Vaccines, indeed, sometimes have side effects. The aforementioned BCG vaccine, for instance, may result in glandular abscess and other BCG-related illness. The probability is 100 to 1,000 per one million doses. It really is a tough vaccine, but it prevents a terrible disease and is thus necessary for children. The hepatitis B vaccine may cause an anaphylactic reaction in one or two cases out of a million.
“Complications of this kind often happen in children with immune system disorders that simply cannot be diagnosed at that point. If that same child contacted actual tuberculosis, the consequences would have been even worse. It would be great if in the future, we could develop a screening test that would identify children with immune deficiencies; unfortunately, no such technology exists for now,” explains Dr. Komov.
Vaccine timeline
- Hepatitis B vaccine. The first in any Russian citizen’s life. It prevents not only the titular disease but liver cancer as well.
- Tuberculosis vaccine. It does not protect from tuberculosis but makes the virus’s effects less severe.
“Should one refuse a repeat tuberculosis vaccine (Mantoux test)? Let’s ask ourselves: why? People often don’t want to take tests, make doctor’s appointments, knock on doors, do X-rays, spend months on all that… but it’s either that or contracting tuberculous meningitis. This is one of those times when it’s better to be safe than sorry,” says the expert.
- Pneumococcal vaccine. In Russia, it’s been recently included on the list of required vaccinations, and many pediatricians believe it to be non-mandatory. In fact, it is highly important, as 30 to 40 percent of cases of otopyosis occur in the first year of life.
- Whooping cough vaccine. The anti-vaxxers’ campaign against it is considered their most successful. All of the myths surrounding it, including epilepsy, sudden infant death syndrome (SIDS), and psychomotor retardation have been debunked by dozens of major studies.

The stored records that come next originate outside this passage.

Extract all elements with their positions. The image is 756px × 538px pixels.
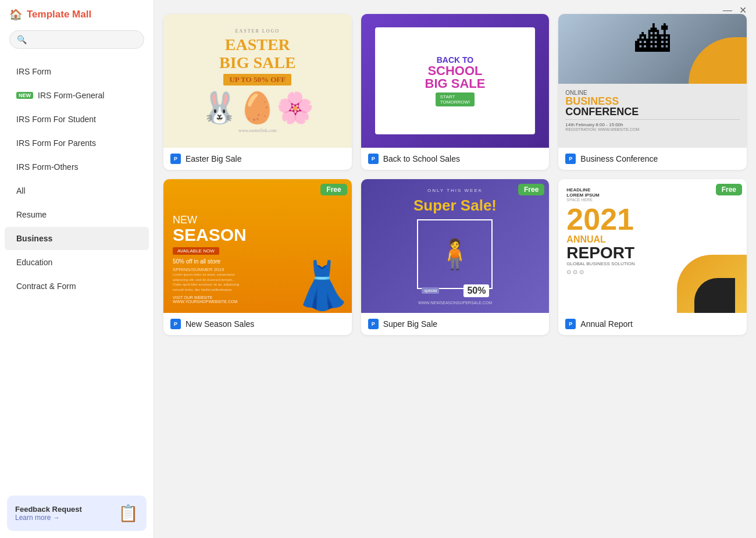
nav-list: IRS FormNEWIRS Form-GeneralIRS Form For … <box>0 57 154 489</box>
ppt-icon: P <box>170 154 181 164</box>
main-content: — ✕ EASTER LOGO EASTERBIG SALE UP TO 50%… <box>154 0 756 538</box>
sidebar-item-all[interactable]: All <box>5 179 149 202</box>
new-badge: NEW <box>16 92 33 99</box>
template-card-super-big-sale[interactable]: Free ONLY THIS WEEK Super Sale! 🧍 specia… <box>361 179 550 335</box>
nav-item-label: IRS Form For Student <box>16 115 96 124</box>
thumb-school: BACK TO SCHOOLBIG SALE STARTTOMORROW! <box>361 14 550 148</box>
nav-item-label: Education <box>16 258 52 267</box>
thumb-super: Free ONLY THIS WEEK Super Sale! 🧍 specia… <box>361 179 550 313</box>
ppt-icon: P <box>368 319 379 329</box>
feedback-box: Feedback Request Learn more → 📋 <box>7 496 147 531</box>
window-controls: — ✕ <box>723 6 747 15</box>
sidebar-item-business[interactable]: Business <box>5 227 149 250</box>
template-card-annual-report[interactable]: Free HEADLINE LOREM IPSUM SPACE HERE 202… <box>558 179 747 335</box>
template-name: Super Big Sale <box>383 319 437 329</box>
sidebar-item-irs-form-parents[interactable]: IRS Form For Parents <box>5 131 149 155</box>
templates-grid: EASTER LOGO EASTERBIG SALE UP TO 50% OFF… <box>163 14 747 335</box>
sidebar-item-irs-form-student[interactable]: IRS Form For Student <box>5 108 149 131</box>
close-button[interactable]: ✕ <box>739 6 747 15</box>
template-label: P Super Big Sale <box>361 313 550 335</box>
sidebar-item-resume[interactable]: Resume <box>5 203 149 226</box>
template-card-easter-big-sale[interactable]: EASTER LOGO EASTERBIG SALE UP TO 50% OFF… <box>163 14 352 170</box>
feedback-icon: 📋 <box>118 504 138 523</box>
ppt-icon: P <box>170 319 181 329</box>
template-card-back-to-school[interactable]: BACK TO SCHOOLBIG SALE STARTTOMORROW! P … <box>361 14 550 170</box>
sidebar-item-irs-form-others[interactable]: IRS Form-Others <box>5 155 149 179</box>
ppt-icon: P <box>368 154 379 164</box>
home-icon: 🏠 <box>9 8 22 21</box>
template-label: P Business Conference <box>558 148 747 170</box>
search-bar[interactable]: 🔍 <box>9 30 144 49</box>
nav-item-label: IRS Form <box>16 67 51 76</box>
template-name: Back to School Sales <box>383 154 460 163</box>
app-header: 🏠 Template Mall <box>0 0 154 27</box>
thumb-season: Free 👗 NEW SEASON AVAILABLE NOW 50% off … <box>163 179 352 313</box>
minimize-button[interactable]: — <box>723 6 732 15</box>
template-name: Annual Report <box>580 319 633 329</box>
sidebar-item-education[interactable]: Education <box>5 251 149 274</box>
template-name: Business Conference <box>580 154 658 163</box>
search-icon: 🔍 <box>17 35 27 44</box>
nav-item-label: All <box>16 186 26 195</box>
thumb-easter: EASTER LOGO EASTERBIG SALE UP TO 50% OFF… <box>163 14 352 148</box>
ppt-icon: P <box>565 154 576 164</box>
nav-item-label: Resume <box>16 210 47 219</box>
sidebar-item-irs-form[interactable]: IRS Form <box>5 60 149 83</box>
free-badge: Free <box>716 184 742 195</box>
search-input[interactable] <box>31 35 137 44</box>
nav-item-label: Contract & Form <box>16 282 76 291</box>
sidebar-item-irs-form-general[interactable]: NEWIRS Form-General <box>5 84 149 107</box>
template-card-business-conference[interactable]: ONLINE BUSINESS CONFERENCE 14th February… <box>558 14 747 170</box>
nav-item-label: IRS Form-General <box>38 91 104 100</box>
thumb-conf: ONLINE BUSINESS CONFERENCE 14th February… <box>558 14 747 148</box>
app-title: Template Mall <box>27 9 91 20</box>
template-label: P New Season Sales <box>163 313 352 335</box>
nav-item-label: Business <box>16 234 52 243</box>
template-label: P Annual Report <box>558 313 747 335</box>
template-card-new-season-sales[interactable]: Free 👗 NEW SEASON AVAILABLE NOW 50% off … <box>163 179 352 335</box>
feedback-title: Feedback Request <box>15 505 112 514</box>
template-name: New Season Sales <box>186 319 254 329</box>
sidebar-item-contract-form[interactable]: Contract & Form <box>5 275 149 298</box>
template-label: P Back to School Sales <box>361 148 550 170</box>
thumb-annual: Free HEADLINE LOREM IPSUM SPACE HERE 202… <box>558 179 747 313</box>
nav-item-label: IRS Form-Others <box>16 162 79 172</box>
template-name: Easter Big Sale <box>186 154 242 163</box>
template-label: P Easter Big Sale <box>163 148 352 170</box>
ppt-icon: P <box>565 319 576 329</box>
nav-item-label: IRS Form For Parents <box>16 138 96 148</box>
feedback-link[interactable]: Learn more → <box>15 514 112 522</box>
sidebar: 🏠 Template Mall 🔍 IRS FormNEWIRS Form-Ge… <box>0 0 154 538</box>
free-badge: Free <box>518 184 544 195</box>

- Diphtheria and tetanus vaccine. An epidemic of the former swept over Russia in the 1990s. Non-vaccinated patients with lacerated wounds are treated with an emergency dose of anti-toxin serum, which surpasses the amount prescribed during planned vaccination.
- Polio vaccine. The disease is rare in Russia, but outbreaks still occur in Asia and Africa.
- Measles vaccine. A myth about this vaccine’s connection to autism has been widely propagated, but thoroughly debunked by scientists.
“How do they verify that? Researchers take a large group of children; around 10 thousand: those who got vaccinated and those that didn’t. Then they compile statistics on the development of various disorders in these children. If it turns out that these processes were similar in both groups, then we know that vaccines were not a factor,” concludes the scientist.
Some other vaccines that you can and should take: flu, rotavirus (only for children), tick-borne encephalitis, hepatitis A, chickenpox, meningococcal infection, Haemophilus influenzae, and the human papillomavirus.